Re: question on hash for long strings

Le lun. 25 mai 2020 à 12:36, Philippe Verdy <verdyp@gmail.com> a écrit :

Also if you use a plain multiplication (instead of a couple of shifts and a single addition/substraction), you are not required to use primes that are Mersenne numbers; there are better primes that better distribute the bits: good primes to use for the constant multiplication factor should have n/2 bits set to 1 and n/2 bits set to 0, where n is the bitsize of words.

- for wordsize=2, n=16, so you just need to select a 15-bit prime with 8 bits set to 1 (including the lowest bit because such primes are odd) : many such primes exists (they are not Mersenne numbers), somewhere in the range from 2^14+2^8-1 to 2^15-1 (a simple sieve will detect them, select the smallest you find in that range)
- for wordsize=4, n=32, so you just need to select a 31-bit prime with 16 bits set to 1: many more such primes exist, somewhere in the range from 2^30+2^16-1 to 2^31-1
- for wordsize=8, n=32, so you just need to select a 63-bit prime with 32 bits set to 1 : many more such primes exist, somewhere in the range from 2^62+2^32-1 to 2^31-1

Le lun. 25 mai 2020 à 12:14, Philippe Verdy <verdyp@gmail.com> a écrit :
What do you think of : unsigned int h = seed ^ cast_uint(l);
The seed is used and combined with the string length to initialize the first hash before hashing a part of the string contents (every step characters in backward direction, starting from the last character)
This means that the start of the string is not always hashed and is sensitive to collisions. There's no safeguard to protect at least the start.
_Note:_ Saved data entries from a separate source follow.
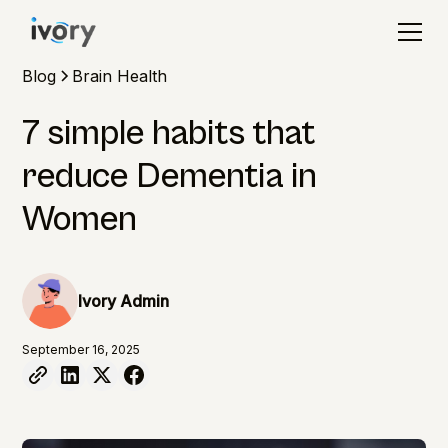
Blog
Brain Health
7 simple habits that
reduce Dementia in
Women
Ivory Admin
September 16, 2025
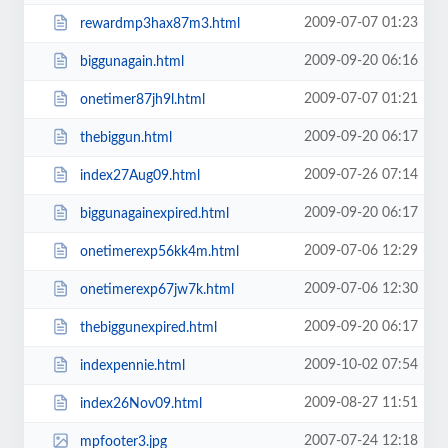
2009-07-07 01:23
rewardmp3hax87m3.html
2009-09-20 06:16
biggunagain.html
2009-07-07 01:21
onetimer87jh9l.html
2009-09-20 06:17
thebiggun.html
2009-07-26 07:14
index27Aug09.html
2009-09-20 06:17
biggunagainexpired.html
2009-07-06 12:29
onetimerexp56kk4m.html
2009-07-06 12:30
onetimerexp67jw7k.html
2009-09-20 06:17
thebiggunexpired.html
2009-10-02 07:54
indexpennie.html
2009-08-27 11:51
index26Nov09.html
2007-07-24 12:18
mpfooter3.jpg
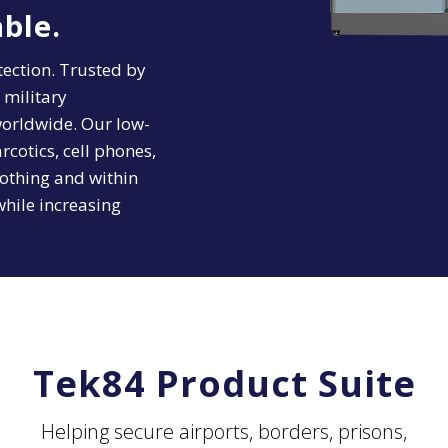
ble.
ection. Trusted by
 military
 worldwide. Our low-
cotics, cell phones,
othing and within
while increasing
Tek84 Product Suite
Helping secure airports, borders, prisons,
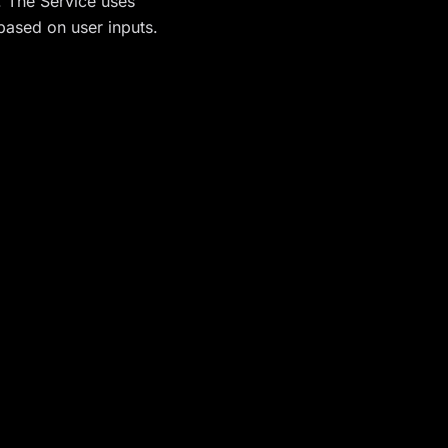
n. The Service uses
 based on user inputs.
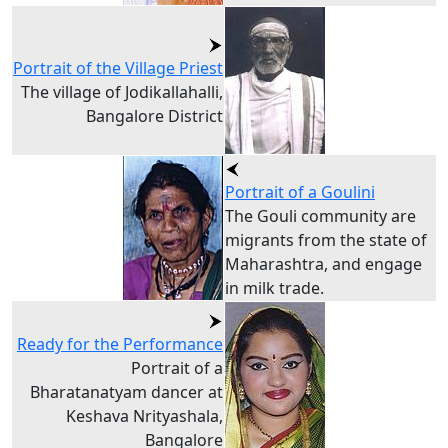
Portrait of the Village Priest
The village of Jodikallahalli,
Bangalore District
Portrait of a Goulini
The Gouli community are
migrants from the state of
Maharashtra, and engage
in milk trade.
Ready for the Performance
Portrait of a
Bharatanatyam dancer at
Keshava Nrityashala,
Bangalore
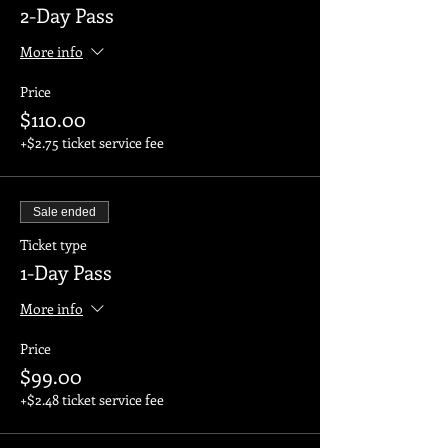
2-Day Pass
More info
Price
$110.00
+$2.75 ticket service fee
Sale ended
Ticket type
1-Day Pass
More info
Price
$99.00
+$2.48 ticket service fee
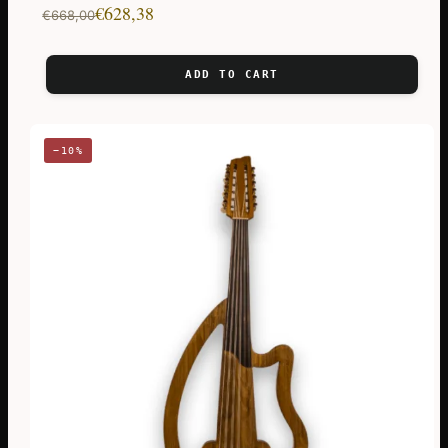
Original
Current
€
628,38
€
668,00
price
price
was:
is:
ADD TO CART
€668,00.
€628,38.
−10%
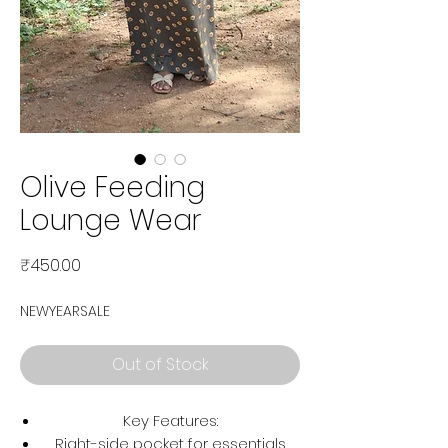
Olive Feeding
Lounge Wear
Price
₹450.00
NEWYEARSALE
Out of Stock
Key Features:
Right-side pocket for essentials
The end of the string is also not completely hashed.
Ideally the 6 first characters and 6 last characters should always be hashed. Short strings (12 bytes or lower should be fully hashed, along with their string length), long strings (longer than 12 chars) should hash the length, the 6 first chars, intermediate characters backward starting from the l-6 down to 7 (by adjustable step, the step being dependant on l-12), and the 6 last characters.

For performance reasons, it should probably hash not bytes but aligned words: the intermediate hash should have the size of a word. This means that indexing the last bytes of the string would need to be aligned or special cased if the string length is not a multiple of the word-size (some extra null padding bytes may be implied for missing bytes, this just requires a small switch to handle the end of string.
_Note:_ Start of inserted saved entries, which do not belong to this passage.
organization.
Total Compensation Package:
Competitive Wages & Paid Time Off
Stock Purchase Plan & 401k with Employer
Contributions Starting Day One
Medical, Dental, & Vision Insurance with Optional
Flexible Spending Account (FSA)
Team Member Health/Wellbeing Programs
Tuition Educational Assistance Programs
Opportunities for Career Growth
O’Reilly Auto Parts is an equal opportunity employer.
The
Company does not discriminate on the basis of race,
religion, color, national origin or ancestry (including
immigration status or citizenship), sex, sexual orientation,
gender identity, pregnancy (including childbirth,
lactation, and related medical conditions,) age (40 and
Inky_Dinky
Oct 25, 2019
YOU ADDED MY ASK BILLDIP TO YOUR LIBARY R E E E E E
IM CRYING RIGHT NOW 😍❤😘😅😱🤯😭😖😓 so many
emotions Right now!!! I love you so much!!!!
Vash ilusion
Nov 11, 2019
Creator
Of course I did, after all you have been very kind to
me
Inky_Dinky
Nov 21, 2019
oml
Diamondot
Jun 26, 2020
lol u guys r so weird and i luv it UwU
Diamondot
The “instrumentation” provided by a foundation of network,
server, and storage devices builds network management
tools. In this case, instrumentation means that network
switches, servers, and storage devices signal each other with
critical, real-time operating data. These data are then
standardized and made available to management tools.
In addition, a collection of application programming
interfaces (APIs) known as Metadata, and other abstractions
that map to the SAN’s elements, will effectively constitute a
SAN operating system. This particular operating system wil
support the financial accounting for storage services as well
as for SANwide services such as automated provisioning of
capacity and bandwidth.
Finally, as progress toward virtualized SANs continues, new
If we assume that wordsize is 2, 4 or 8 bytes (is for 8 for 64-bit compilers), then instead of hashing the 6 first bytes and the 6 last bytes, we would just hash the 8 first bytes and the 8 last bytes (aligned with padding, using a small switch after the loop with 8 cases. And in that case the loop for the middle would proceed on sets of 8 bytes every step and the step would be a multiple of 8. And the middle of the loop would hash one, two or four words depending on wordsize

Note: "wordsize" means here "sizeof(unsigned int)".

Not only it would be faster, it would also avoid more collisions without degrading performance.

Also I don't see the interest of passing the step value in parameter to this function, which could as well compute its value from the given string length. And that function would be then the same for all strings (short or long). The only interest of this "step" parameter is that it indicates if we want partial hashing (for long strings) or full hashing: if its value is 8 or lower, we want the full hash. We can give it a larger value to indicate the *maximum* allowed step that the function will use or 0 if there's no maximum, and for normal strings that parameter could be 0 (so at start of the function it will just reduce this maximum if it's non-zero, according to the string length, or will just use the "optimal" value which warranties a reasonnable maximum number of loops for very long strings.

The "optimal" step for the loop is just based on the number of bits in ((l+7)&~7)-16 (only when l>(16+wordsize), because for l<(16+wordsize), the string is still fully hashed along with its length).

Also I'm not sure that a backwards loop is faster than a forwards loop (that would just increment the "str" pointer by "step", whereas the "l" counter used in the loop would just use a simple decrement by 1 and a lower bound set to 0 (for which the C compiler can generate more efficient native code, without any immediate value in a single decrement and test instruction, e.g. on x64, x86, x80, z80, PPC, ARM32, ARM64, 68k, 65xx, and Sparc). This tight loop would just require 3 registers: the str pointer in a dedicated address register, the loop counter in a dedicated fast data register, and the intermediate hash in a second data register.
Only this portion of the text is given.